Kadın onu dinlemiyormuş gibi, vücudunu inceleyerek yaklaştı. Üstünde et namına bir şey kalmamış, tırnakları şekilsizce uzamış elini uzatıp önce kol kaslarını elledi. Bacakları okşamak üzere uzanınca Burak “Hoop, ayıp oluyo ama,” dedi kadının kolunu tutarak ve dönüp hızla yürümeye girişti “Hadi, sağlıcakla kal,” diyerek. Köyün girişine kadar da durmadı. Orada katırında fındık çuvallarıyla evine giden bir köylüyü yakaladığında baktı ki kadın tepede durmuş kendisini seyrediyor. Sorunca köylü güldü. Kadının meczubun biri olduğunu söyledi ardından. Burak el sallayıp öpücük gönderince elini tutup kendisini çekiştirdi ama.
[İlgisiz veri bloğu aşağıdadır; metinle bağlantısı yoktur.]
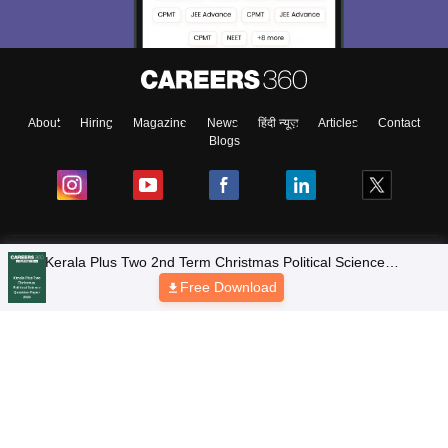
About
Hiring
Magazine
News
हिंदी न्यूज़
Articles
Contact
Blogs
NCERT Solutions
Products & Resources
Schools
Board Syllabus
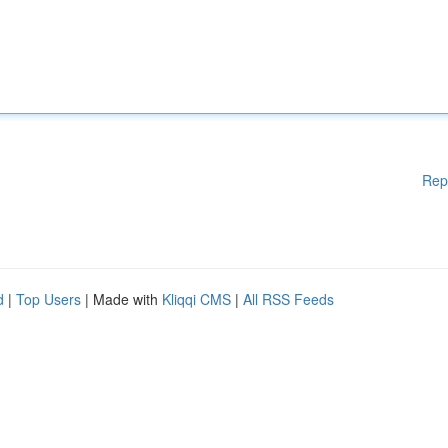
Rep
d
|
Top Users
| Made with
Kliqqi CMS
|
All RSS Feeds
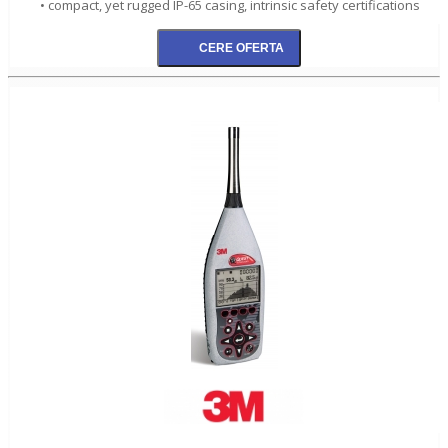
• compact, yet rugged IP-65 casing, intrinsic safety certifications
Demek ki köyden önemli bir adamın anası falandı. Beraberce, bu konuyu bir daha konuşmadan muhtarın yanına yollandılar.
O gün Burak meyve ağaçları ve otantik yapılarıyla kendisi için cennet sayılan bu köyde bir sürü fotoğraf çekti köyün çocuklarıyla şakalaşıp köpeklerini kovalayarak. Ama gerçekten, her şey içine sinmişti doğrusu. Akşam iyice inince muhtarlarda harika bir yemek yiyip kendisi için hazırlanan misafirhanenin yolunu tuttu gönül ferahlığıyla. Dergiye sunacağı öyle materyal birikmişti ki elinde...
Gözleri günün yorgunluğuna yenik düşerken, kitabı yana düştü. Yüzünde tatlı bir tebessüm vardı kendinden geçerken.
Uyandı sonra.
Sabah olmuş, kuş sesleri odanın beyaz kirecinde yankılanmaya başlamıştı. Doğrulmak için elini yana koydu. Boşlukta kayıp arkaya düşünce yüzü bulandı biraz. Ne olduğunu anlamamıştı. Sonra başını kaldırıp her yanına bakıverdi bir anda. Gördüklerine inanmadığı için gözlerini kapayıp bir kez daha açtı. Daha uyanmadığını düşünmüştü bir ara. Düştüğü kabusa koca bir küfür patlatarak bir daha kalkmaya davrandı ama hayır, tekrar sırt üstü düşüp kaplumbağa gibi kalakaldı yerinde.
Sonra gözleri sonuna kadar açılıp, başını savurarak delice haykırmaya başladı.
Kolları ve bacakları... Yoklardı yerlerinde!
Neredeyse kökünden koparıldıkları yer sanki dağlanmış gibiydi. Günler sürecek bir iyileşme süreciyle anca ulaşılabilecek bir düzeyde.., ustaca kapatılmıştı! Yatakta yatan sanki o değil de yılların dilencisiydi.
Öylesine bağırıyordu ki, köylülerin içeriye doluşması çok sürmedi. Giren ağzını tutuyor, kusmak için kendini dışarı atıyordu bir çoğu. Bazıları, böyle bir şey daha önce başlarına gelmiş, ya da beklenilebilir bir şeymiş gibi kafalarını sallıyorlardı.
Sonra her şey çok hızlı gelişti o bayılmışken. Jandarma çağrılmış ve civarda oldukları için iki saat içinde köyde bitmişlerdi. Burak’ı sedyeye koyup arabaya taşırlarken uyandı. Halini görür görmez ağlamaya, bağırmaya başladı yine ama ne kadar uğraşsa da sallayıp sağa sola vurabileceği ne bacağı ne kolu vardı.
Ve tam da onu arabaya sokarlarken “Duruuun!” diye bağırdı. “Duruun, yalvarırım!” Başını olabildiğince yana eğmiş, sedyenin de dengesini bozarak pörtlemiş gözleriyle ilerideki tepeye bakıyordu.
Orada parendeler atıp, beygir gibi koşturan, yerden koca koca taşlar alıp aşağıdaki dereye savuran birisiydi görmeye çalıştığı.
Bu o kadındı. Evet evet, yemin edebilirdi buna.
İçeri konup kapılar kapandığında ağlamaya başladı. Artık doğrulamıyor, arabanın tavanından ve koltuklardan başka bir şey göremiyordu.